Now I’m cheating here, because I’m writing about my LaVerne Baker collection, because she comes between The Penguins and Muddy Waters, but right at that spot I’ve only got 4 tracks: “Tweedle Dee,” “Jim Dandy”, “I Cried A Tear,” and “Saved.” And I will tell you that they all came from various Atlantic Records compilations, and leave it at that. But it was at the Grande Bibliotheque that I found Souls On Fire: The Best Of Lavene Baker, and it comes later, as part of my MP3 collection, but I can’t help it. So I’m cheating by putting it here. I’ve been having a crisis of conscience about this, and I may not sleep well for a while, but it can’t be helped.

Briefly, Laverne Baker was the Aretha Franklin of her day, in a way. They both recorded for Atlantic, and neither compromised her sound or style. She switched to Brunswick around 1966, Laverne did, and she wasn’t much heard from after that.

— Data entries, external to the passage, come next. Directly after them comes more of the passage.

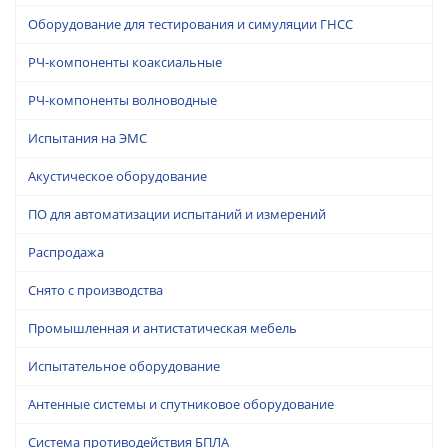
Оборудование для тестирования и симуляции ГНСС
РЧ-компоненты коаксиальные
РЧ-компоненты волноводные
Испытания на ЭМС
Акустическое оборудование
ПО для автоматизации испытаний и измерений
Распродажа
Снято с производства
Промышленная и антистатическая мебель
Испытательное оборудование
Антенные системы и спутниковое оборудование
Система противодействия БПЛА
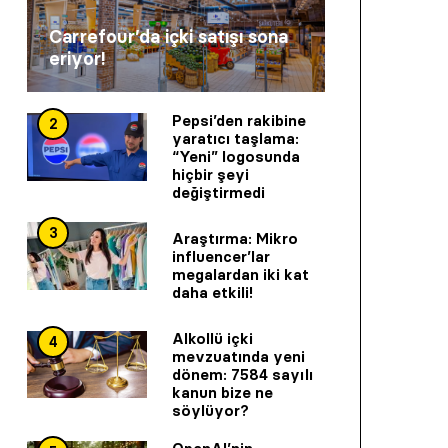
Carrefour’da içki satışı sona
eriyor!
Pepsi’den rakibine
2
yaratıcı taşlama:
“Yeni” logosunda
hiçbir şeyi
değiştirmedi
3
Araştırma: Mikro
influencer’lar
megalardan iki kat
daha etkili!
Alkollü içki
4
mevzuatında yeni
dönem: 7584 sayılı
kanun bize ne
söylüyor?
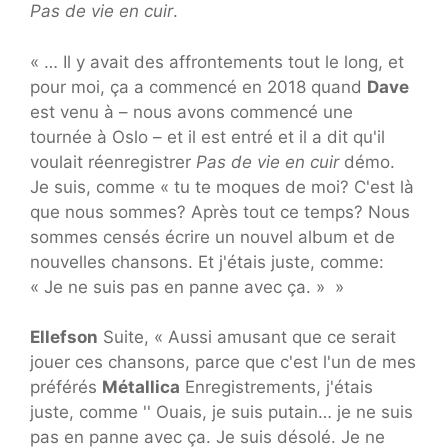
Pas de vie en cuir
.
« … Il y avait des affrontements tout le long, et
pour moi, ça a commencé en 2018 quand
Dave
est venu à – nous avons commencé une
tournée à Oslo – et il est entré et il a dit qu'il
voulait réenregistrer
Pas de vie en cuir
démo.
Je suis, comme « tu te moques de moi? C'est là
que nous sommes? Après tout ce temps? Nous
sommes censés écrire un nouvel album et de
nouvelles chansons. Et j'étais juste, comme:
« Je ne suis pas en panne avec ça. » »
Ellefson
Suite, « Aussi amusant que ce serait
jouer ces chansons, parce que c'est l'un de mes
préférés
Métallica
Enregistrements, j'étais
juste, comme '' Ouais, je suis putain… je ne suis
pas en panne avec ça. Je suis désolé. Je ne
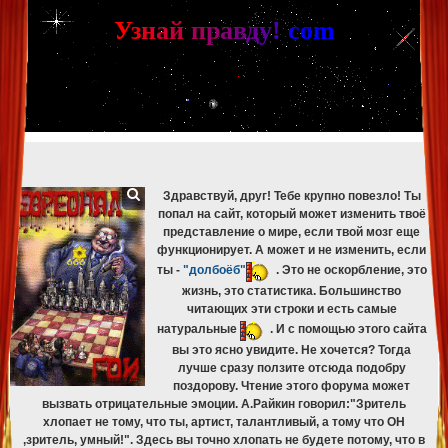
[phpBB Debug] PHP Warning
: in file
[ROOT]/phpbb/db/driver/mysqli.php
on line
265
:
mysqli_fetch_assoc(): Couldn't fetch mysqli_result
У
з
н
а
й
п
р
а
в
д
у
!
c
om
[phpBB Debug] PHP Warning
: in file
[ROOT]/phpbb/db/driver/mysqli.php
on line
329
:
mysqli_free_result(): Couldn't fetch mysqli_result
[phpBB Debug] PHP Warning
: in file
[ROOT]/phpbb/db/driver/mysqli.php
on line
265
:
mysqli_fetch_assoc(): Couldn't fetch mysqli_result
[phpBB Debug] PHP Warning
: in file
[ROOT]/phpbb/db/driver/mysqli.php
on line
329
:
mysqli_free_result(): Couldn't fetch mysqli_result
[phpBB Debug] PHP Warning
: in file
[ROOT]/phpbb/db/driver/mysqli.php
on line
265
:
mysqli_fetch_assoc(): Couldn't fetch mysqli_result
[phpBB Debug] PHP Warning
: in file
[ROOT]/phpbb/db/driver/mysqli.php
on line
329
:
mysqli_free_result(): Couldn't fetch mysqli_result
Здравствуй, друг! Тебе крупно повезло! Ты
попал на сайт, который может изменить твоё
представление о мире, если твой мозг еще
функционирует. А может и не изменить, если
ты -
"долбоёб"
. Это не оскорбление, это
жизнь, это статистика. Большинство
читающих эти строки и есть самые
натуральные
. И с помощью этого сайта
вы это ясно увидите. Не хочется? Тогда
лучше сразу ползите отсюда подобру
поздорову. Чтение этого форума может
вызвать отрицательные эмоции. А.Райкин говорил:"Зритель
хлопает не тому, что ты, артист, талантливый, а тому что ОН
,зритель, умный!". Здесь вы точно хлопать не будете потому, что в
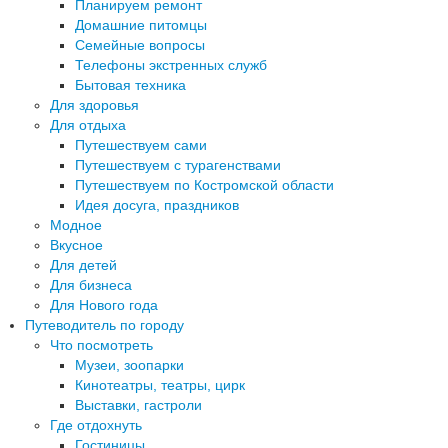
Планируем ремонт
Домашние питомцы
Семейные вопросы
Телефоны экстренных служб
Бытовая техника
Для здоровья
Для отдыха
Путешествуем сами
Путешествуем с турагенствами
Путешествуем по Костромской области
Идея досуга, праздников
Модное
Вкусное
Для детей
Для бизнеса
Для Нового года
Путеводитель по городу
Что посмотреть
Музеи, зоопарки
Кинотеатры, театры, цирк
Выставки, гастроли
Где отдохнуть
Гостиницы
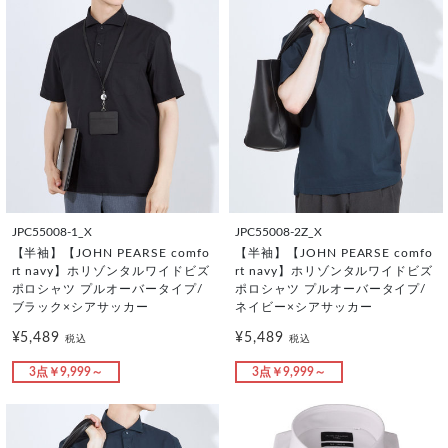
JPC55008-1_X
JPC55008-2Z_X
【半袖】【JOHN PEARSE comfo
【半袖】【JOHN PEARSE comfo
rt navy】ホリゾンタルワイドビズ
rt navy】ホリゾンタルワイドビズ
ポロシャツ プルオーバータイプ/
ポロシャツ プルオーバータイプ/
ブラック×シアサッカー
ネイビー×シアサッカー
¥5,489
¥5,489
税込
税込
3点￥9,999～
3点￥9,999～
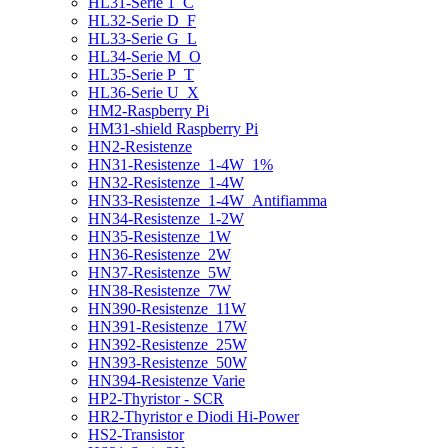
HL31-Serie 1_C
HL32-Serie D_F
HL33-Serie G_L
HL34-Serie M_O
HL35-Serie P_T
HL36-Serie U_X
HM2-Raspberry Pi
HM31-shield Raspberry Pi
HN2-Resistenze
HN31-Resistenze_1-4W_1%
HN32-Resistenze_1-4W
HN33-Resistenze_1-4W_Antifiamma
HN34-Resistenze_1-2W
HN35-Resistenze_1W
HN36-Resistenze_2W
HN37-Resistenze_5W
HN38-Resistenze_7W
HN390-Resistenze_11W
HN391-Resistenze_17W
HN392-Resistenze_25W
HN393-Resistenze_50W
HN394-Resistenze Varie
HP2-Thyristor - SCR
HR2-Thyristor e Diodi Hi-Power
HS2-Transistor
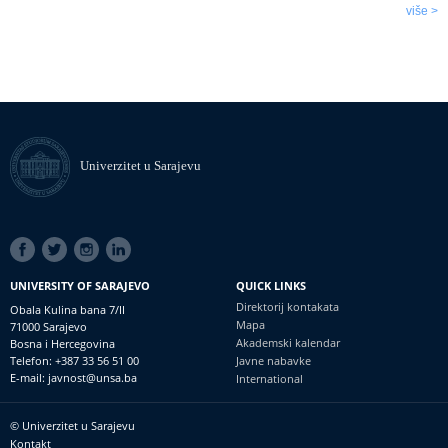
više >
Univerzitet u Sarajevu
SOCIAL
LINKS
UNIVERSITY OF SARAJEVO
QUICK LINKS
Direktorij kontakata
Obala Kulina bana 7/II
Mapa
71000 Sarajevo
Akademski kalendar
Bosna i Hercegovina
Telefon: +387 33 56 51 00
Javne nabavke
E-mail: javnost@unsa.ba
International
© Univerzitet u Sarajevu
Footer
Kontakt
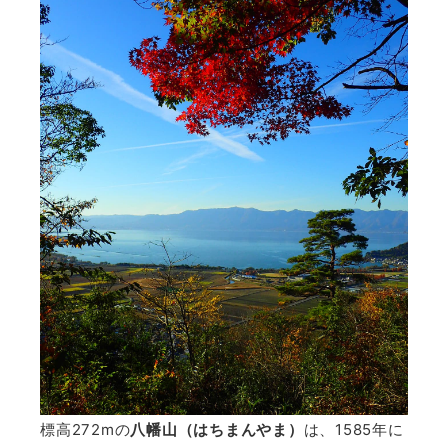
標高272mの
八幡山（はちまんやま）
は、1585年に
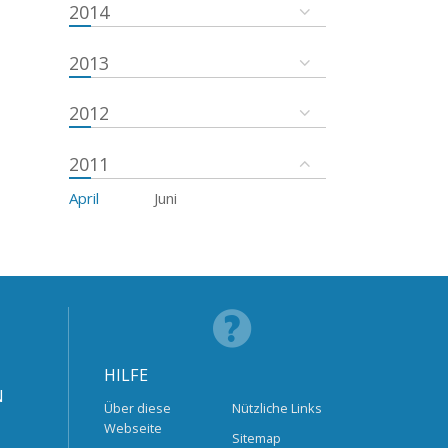
2014
2013
2012
2011
April
Juni
HILFE
N
Über diese
Nützliche Links
Webseite
Sitemap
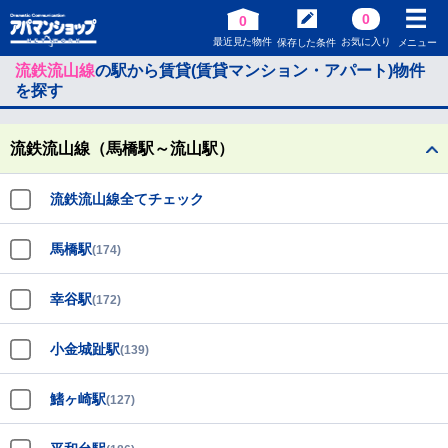
0
0
最近見た物件
お気に入り
保存した条件
メニュー
流鉄流山線
の駅から賃貸(賃貸マンション・アパート)物件
を探す
流鉄流山線（馬橋駅～流山駅）
流鉄流山線全てチェック
馬橋駅
(174)
幸谷駅
(172)
小金城趾駅
(139)
鰭ヶ崎駅
(127)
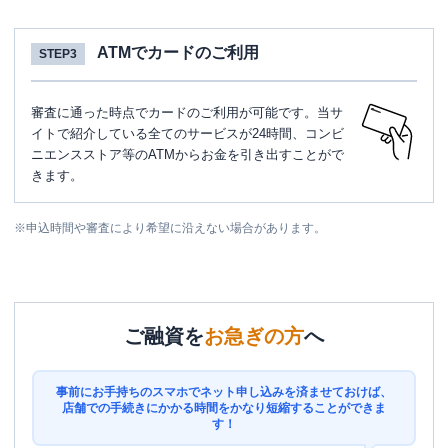
ATMでカードのご利用
STEP3
審査に通った時点でカードのご利用が可能です。当サ
イトで紹介している全てのサービスが24時間、コンビ
ニエンスストア等のATMからお金を引き出すことがで
きます。
※
申込時間や審査により希望に沿えない場合があります。
ご融資を
お急ぎの方
へ
事前にお手持ちのスマホでネット申し込みを済ませておけば、
店舗での手続きにかかる時間をかなり短縮することができま
す！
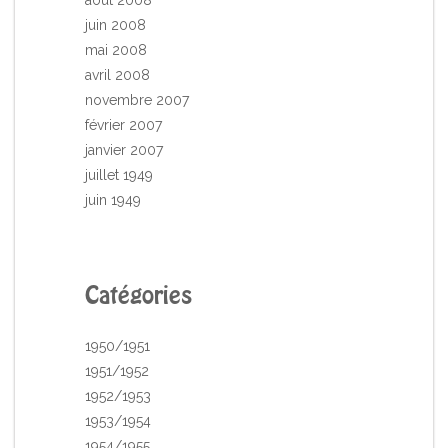
juin 2008
mai 2008
avril 2008
novembre 2007
février 2007
janvier 2007
juillet 1949
juin 1949
Catégories
1950/1951
1951/1952
1952/1953
1953/1954
1954/1955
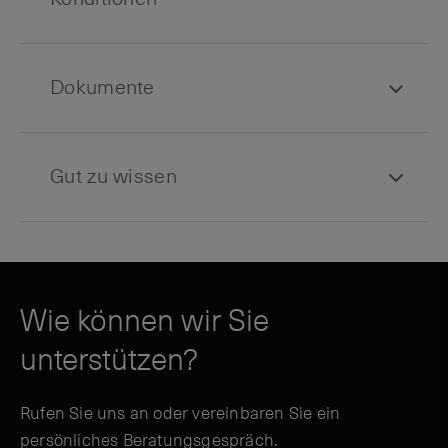
Dokumente
Gut zu wissen
Wie können wir Sie
unterstützen?
Rufen Sie uns an oder vereinbaren Sie ein
persönliches Beratungsgespräch.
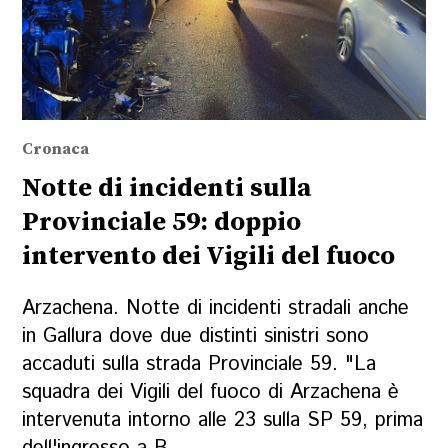
Cronaca
Notte di incidenti sulla
Provinciale 59: doppio
intervento dei Vigili del fuoco
Arzachena. Notte di incidenti stradali anche
in Gallura dove due distinti sinistri sono
accaduti sulla strada Provinciale 59. "La
squadra dei Vigili del fuoco di Arzachena è
intervenuta intorno alle 23 sulla SP 59, prima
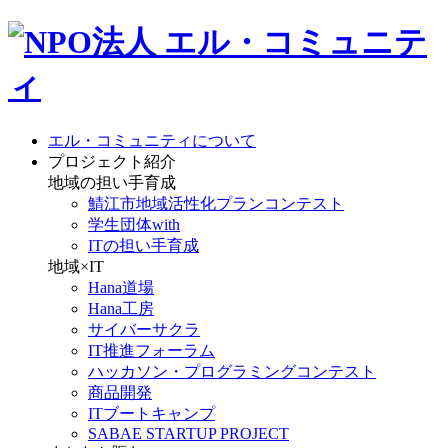
エル・コミュニティについて
プロジェクト紹介
地域の担い手育成
鯖江市地域活性化プランコンテスト
学生団体with
ITの担い手育成
地域×IT
Hana道場
Hana工房
サイバーサクラ
IT推進フォーラム
ハッカソン・プログラミングコンテスト
商品開発
ITブートキャンプ
SABAE STARTUP PROJECT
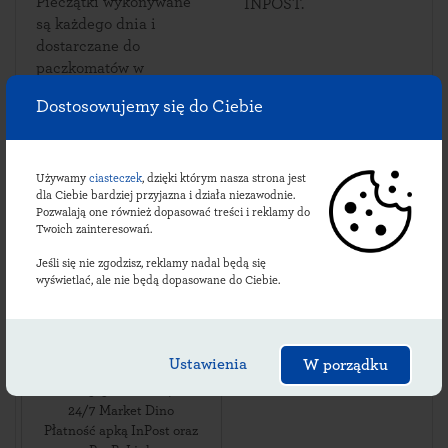
Pieczątki wykonywane
INPOST.
są każdego dnia i
dostarczane do
paczkomatów w
Bukowcu.
Dostosowujemy się do Ciebie
Używamy
ciasteczek
, dzięki którym nasza strona jest
Sprawdź lokalizacje
dla Ciebie bardziej przyjazna i działa niezawodnie.
Pozwalają one również dopasować treści i reklamy do
bukowieckich
Twoich zainteresowań.
paczkomatów:
Jeśli się nie zgodzisz, reklamy nadal będą się
wyświetlać, ale nie będą dopasowane do Ciebie.
BUQ01M
Ustawienia
W porządku
ul. Bukowiec 80B
,
66-313
Bukowiec
,
24/7 Market Dino
Płatność apką InPost oraz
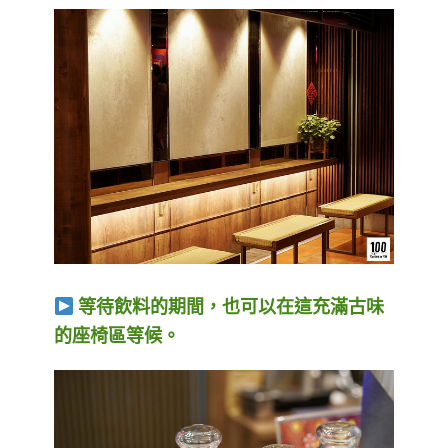
等待飲料的期間，也可以在這充滿古味
的座椅區等候。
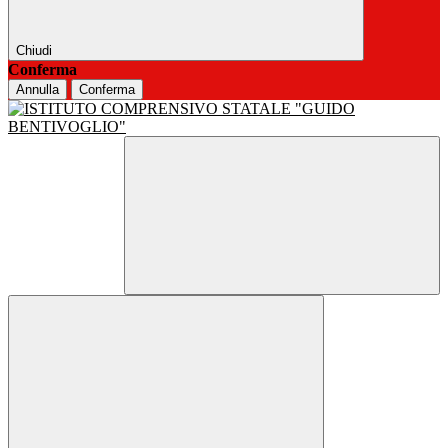
Chiudi
Conferma
Annulla
Conferma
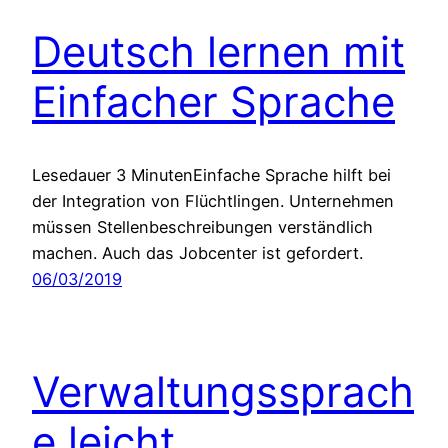
Deutsch lernen mit
Einfacher Sprache
Lesedauer 3 MinutenEinfache Sprache hilft bei
der Integration von Flüchtlingen. Unternehmen
müssen Stellenbeschreibungen verständlich
machen. Auch das Jobcenter ist gefordert.
06/03/2019
Verwaltungssprach
e leicht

It happens that she had 20 songs on the Billboard Hot 100, and that there are 20 tracks on this disk, but they are not the same 20 tracks. One of the 20 hits (“Think Twice” – not the Brook Benton song) was on Brunswick. But what of the others? Missing in action here are: “Tra La La”(1956), “Humpty Dumpty Heart” (1957), “Tiny Tim,” “If You Love Me” (1959), “Shadows Of Love,” “Wheel Of Fortune”(1960),“Bumble Bee,” “You’re The Boss(1961), “Fly Me To The Moon” (1965).










Laverne Baker:

  • Soul On Fire – Her first hit.
  • Tomorrow Night – always promising…
  • Tweedle Dee – her big breakthrough from early ’55. It has been said that it was an attempt to tame her style with a ‘cute’ song; maybe so, but tamed she wasn’t. This song fairly rocks. She rode it to number 14 on Billboard; Georgia Gibbs put it up to number 2
  • That’s All I Need
  • Bop-Ting-A-Ling – “Tweedle Dee” redux, after a fashion
  • Play It Fair
  • Jim Dandy – a top 20 hit in early 1957
  • My Happiness Forever
  • Get Up, Get Up (You Sleepy Head)
  • Still – this was the B-side of “I Can’t Love You Enough,” and it reached number 97 on its own merits. Covered by the Fontaine Sisters, and it was not the Bill Anderson song
  • I Can’t Love You Enough – from the fall of ‘56
  • Jim Dandy Got Married – maybe he married Peggy Sue. This was from the spring of ’57.
  • I Cried A Tear – this is the exact same song as “What Am I Living For” (Chuck Willis) with different words. It was her only top 10 single, and that was in early 1959.
  • Whipper Snapper
  • I Waited Too Long – from the spring of ‘59
  • Shake A Hand – a worthy cover of the Faye Adams classic
  • How Often
  • You Said
  • Saved – a song of religious conversion, not to be confused with the Bob Dylan album of the same name. Laverne sounds like she’s having a heck of good time being saved… it was a hit in the spring of ‘61
  • See See Rider – the perennial. Laverne’s take on this was a hit in early ’63.